## Fraction Questions (Cognitive Demand), LofC, Points): Activity Results vs Accepted results

Our group thought that the whole assessment activity was not that hard. Most of it promotes mimicking. Students will need to know fractions and should be able to know all the answers to the assessment questions. The questions are in the same format, just the numbers change. Most of it is about remembering fractions and “understanding” them. I included quotations to the word “understanding” since students do not really know fractions. They just do it because they were taught that way. If you ask a student to define what a fraction is, most of them will not be able to define what it is. Some students will define fractions as: “it is those two numbers, one on top and one at the bottom then a horizontal line between them.” Some students do not recognize that fractions are also numbers since we always represent fractions pictorially as a pie or a chocolate bar. Fractions are also associated with division, which some students may miss. Some students think of fractions as a separate entity, without any relation to other math concepts.

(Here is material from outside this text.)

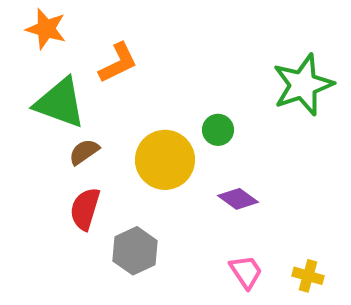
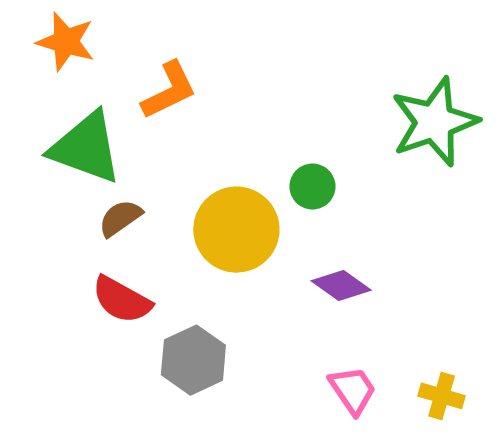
red semicircle: (85, 209) -> (122, 300), turned -78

Fraction BLANK Booklet – 2024W

FRACTION ACTIVITY workbook – EASY to HARD

## The 5 Lenses of Data Collection

I cannot remember my score for the fraction quiz, but I know I got a perfect score. If the total points are 345 to get a perfect score, then I think I got somewhere around that number. I believe that the fraction activity is also checking how fast I answer the question. I think we should not even be assessing how fast students work out their fractions. Think about ESL students or students who struggle with reading. Let us say they got all their fractions correct, but fell off because they read the questions a little slower than others. How is this fair? Anyhow, I like looking at how assessment results work in provincial, national, or international settings. We could comprehend the effectiveness of our assessments if they are doing well provincially or nationwide and beyond. We could also see if the assessments work with a different demographic or if they only work locally with our students. It is always nice to see the performance of other provinces and other countries. We could potentially learn from one another and eventually produce the best learning experience for students as well as the best data collection method for teachers. This is also the reason I interviewed a teacher in the Philippines to learn about their assessments and evaluation.

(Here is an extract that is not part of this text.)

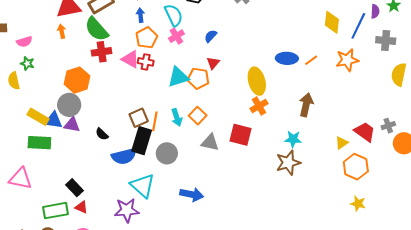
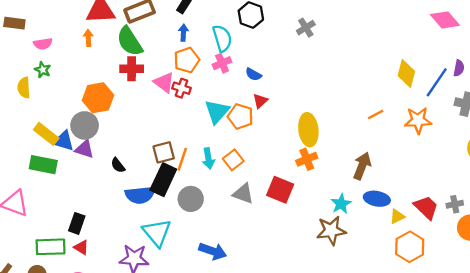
blue semicircle: (211, 36) -> (253, 74), moved, turned -112
blue ellipse: (287, 58) -> (377, 199), moved
cyan triangle: (178, 77) -> (217, 112), turned -40
cyan star: (293, 139) -> (341, 204), turned 30
black rectangle: (75, 188) -> (77, 223), turned 54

The reason I have a lower point for meeting the criteria is that the questions are all in the same format. If students could show me that they could answer it, then it tells me that they know their fractions (in this format). I remember that this is an assessment, students could always improve their fractions later on!

## 5 Assessment Quizzes

Results are available in another post. CLICK HERE!

## SYMBOL

For this week’s symbol, I have decided to use fractions. Fractions represent the math that we did for this week and the week before the 3-week block. Fractions also represent our divided opinions about assessment and evaluation. However, we know that each fraction represents the whole. So, even though we have different opinions, represented by the fractions, we contribute as a whole.